Cycling towards Muskau on the Oder-Neiße cycling trail, we decided to read up on Prince Pückler-Muskau and the garden. So far, we had only associated the name of Prince Pückler with Neapolitan ice cream – which is named after him in German: Fürst-Pückler-Eis!
Prince Pückler-Muskau must have been one of the most flamboyant characters of his time. He was a fervent traveller, always on the move, while already planning the next trip. And this was during a time when the cholera was raging in Europe. So, every now and then he had to quarantine for 40 days (!) during his travels.
In the 19th century, he already went to places like Algeria, Egypt, and Sudan and published his adventures in German newspapers. Much to the disapproval of his wife he even brought back a black woman lover from Egypt, whom he had bought on the slave market and set free. Makhbuba later died lonely in the small German town of Muskau.

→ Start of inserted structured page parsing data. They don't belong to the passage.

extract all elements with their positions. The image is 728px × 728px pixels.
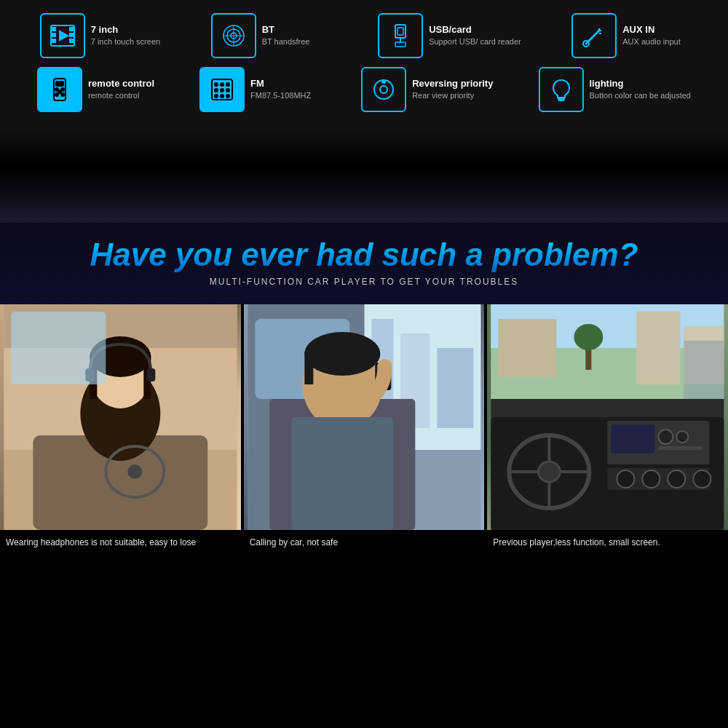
svg-point-34 — [221, 89, 223, 92]
remote-text: remote control remote control — [88, 78, 154, 100]
svg-point-38 — [226, 95, 229, 98]
page-wrapper: 7 inch 7 inch touch screen BT — [0, 0, 728, 728]
svg-point-97 — [668, 470, 686, 488]
aux-text: AUX IN AUX audio input — [622, 24, 681, 47]
svg-point-25 — [61, 88, 64, 91]
usb-text: USB/card Support USB/ card reader — [429, 24, 521, 47]
feature-remote: remote control remote control — [37, 67, 154, 112]
fm-subtitle: FM87.5-108MHZ — [250, 90, 311, 100]
svg-rect-69 — [304, 352, 313, 384]
lighting-title: lighting — [590, 78, 691, 90]
usb-title: USB/card — [429, 24, 521, 36]
features-section: 7 inch 7 inch touch screen BT — [0, 0, 728, 128]
aux-icon — [580, 22, 608, 50]
headphones-scene — [0, 304, 241, 530]
svg-point-32 — [226, 83, 229, 86]
reversing-subtitle: Rear view priority — [412, 90, 493, 100]
feature-usb: USB/card Support USB/ card reader — [378, 13, 521, 58]
svg-rect-2 — [51, 33, 55, 36]
feature-lighting: lighting Button color can be adjusted — [539, 67, 691, 112]
bt-title: BT — [262, 24, 310, 36]
lighting-text: lighting Button color can be adjusted — [590, 78, 691, 100]
svg-point-91 — [659, 430, 673, 444]
caption-player: Previous player,less function, small scr… — [487, 530, 728, 555]
seven-inch-text: 7 inch 7 inch touch screen — [91, 24, 160, 47]
svg-point-36 — [215, 95, 218, 98]
svg-point-92 — [677, 431, 689, 443]
svg-rect-90 — [612, 424, 655, 454]
aux-title: AUX IN — [622, 24, 681, 36]
feature-reversing: Reversing priority Rear view priority — [361, 67, 493, 112]
bt-icon-box — [211, 13, 256, 58]
photo-player — [487, 304, 728, 530]
svg-rect-63 — [437, 348, 473, 428]
svg-point-68 — [304, 332, 380, 376]
middle-section — [0, 128, 728, 223]
svg-rect-99 — [684, 341, 724, 399]
calling-scene — [244, 304, 485, 530]
bt-subtitle: BT handsfree — [262, 36, 310, 47]
problem-section: Have you ever had such a problem? MULTI-… — [0, 223, 728, 304]
fm-title: FM — [250, 78, 311, 90]
svg-point-98 — [694, 470, 711, 488]
problem-heading: Have you ever had such a problem? — [15, 237, 713, 272]
usb-icon — [387, 22, 414, 50]
svg-point-84 — [539, 462, 561, 482]
bt-icon — [220, 22, 248, 50]
caption-headphones: Wearing headphones is not suitable, easy… — [0, 530, 241, 555]
svg-point-40 — [380, 86, 387, 93]
svg-point-30 — [215, 83, 218, 86]
svg-point-37 — [221, 95, 223, 98]
feature-seven-inch: 7 inch 7 inch touch screen — [40, 13, 160, 58]
svg-point-24 — [55, 88, 58, 91]
problem-subheading: MULTI-FUNCTION CAR PLAYER TO GET YOUR TR… — [15, 277, 713, 287]
svg-rect-16 — [395, 42, 405, 47]
svg-point-31 — [221, 83, 223, 86]
svg-rect-4 — [70, 28, 74, 31]
svg-rect-6 — [70, 39, 74, 42]
svg-rect-72 — [291, 417, 393, 530]
svg-rect-1 — [51, 28, 55, 31]
reversing-title: Reversing priority — [412, 78, 493, 90]
svg-rect-14 — [397, 28, 403, 35]
svg-rect-3 — [51, 39, 55, 42]
svg-point-27 — [61, 93, 64, 96]
lighting-icon-box — [539, 67, 584, 112]
svg-rect-54 — [146, 368, 155, 381]
photo-headphones — [0, 304, 241, 530]
features-row-1: 7 inch 7 inch touch screen BT — [15, 13, 713, 58]
photo-strip — [0, 304, 728, 530]
svg-point-95 — [617, 470, 635, 488]
bottom-captions: Wearing headphones is not suitable, easy… — [0, 530, 728, 555]
aux-subtitle: AUX audio input — [622, 36, 681, 47]
fm-icon — [208, 76, 236, 103]
fm-text: FM FM87.5-108MHZ — [250, 78, 311, 100]
photo-calling — [244, 304, 485, 530]
svg-rect-93 — [659, 446, 703, 450]
film-icon — [49, 22, 76, 50]
remote-title: remote control — [88, 78, 154, 90]
remote-icon — [46, 76, 74, 103]
remote-icon-box — [37, 67, 82, 112]
seven-inch-subtitle: 7 inch touch screen — [91, 36, 160, 47]
svg-point-33 — [215, 89, 218, 92]
feature-bt: BT BT handsfree — [211, 13, 328, 58]
light-icon — [547, 76, 575, 103]
svg-point-26 — [55, 93, 58, 96]
svg-rect-57 — [11, 312, 106, 384]
feature-fm: FM FM87.5-108MHZ — [199, 67, 316, 112]
camera-icon — [370, 76, 397, 103]
svg-rect-76 — [637, 312, 681, 384]
caption-calling: Calling by car, not safe — [244, 530, 485, 555]
aux-icon-box — [571, 13, 617, 58]
usb-subtitle: Support USB/ card reader — [429, 36, 521, 47]
svg-point-56 — [127, 464, 142, 479]
lighting-subtitle: Button color can be adjusted — [590, 90, 691, 100]
remote-subtitle: remote control — [88, 90, 154, 100]
dashboard-scene — [487, 304, 728, 530]
svg-rect-23 — [56, 82, 63, 86]
reversing-icon-box — [361, 67, 406, 112]
bt-text: BT BT handsfree — [262, 24, 310, 47]
svg-point-96 — [643, 470, 660, 488]
seven-inch-title: 7 inch — [91, 24, 160, 36]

Prince Pückler and his gardens
Besides travelling, gardening was another passion of the flashy prince. He went to England several times, expressly in order to study landscape architecture with the best gardeners of his time. Due to his expensive lifestyle, Prince Pückler was always broke – even after marrying into the wealthy and influential Hardenberg family. This time in agreement with his wife, the prince also hoped to find a rich second spouse in Britain – but to no avail.
Back in Germany he started to lay out his masterpiece – the Muskau Park in Muskau. As he did not want to wait for trees to grow he perfected a method to transplant huge trees. He even developed a transportation vehicle for this task. Later in life he also established a school of landscape garden management.
All these activities again cost a lot of money. Eventually, Prince Pückler-Muskau had to sell the stately family residence of his mother’s family in Muskau. Instead, they moved to Branitz near Cottbus, where his father’s family came from.
During our cycling tours in 2020 we visited Prince Pückler’s garden in Muskau as well as his garden in Branitz near Cottbus.
Tired from more than two weeks of cycling we decide to tackle the famous garden on foot, although the leaflet we got from the information also lists a cycling route through the vast area. At the heart of the ensemble lies the baroque residence of the Pückler-Muskau family with a large exhibition about the garden. (Unfortunately it was closed due to Corona).
Before we finally lost ourselves in the labyrinth of skilfully planned paths we had a look into the informative and fragrant herb garden. Typical for an English landscape garden, the Muskauer Park features large green open spaces and quite often huge, solitary standing trees. Some of them are still the ones planted by Pückler-Muskau himself. Small artificial streams meander through the garden and via several bridges we cross into neighbouring Poland and back to Germany. Today two thirds of the garden are within Poland. During the walk visitors pass the border posts in black-red-gold and red-white along the river Neiße.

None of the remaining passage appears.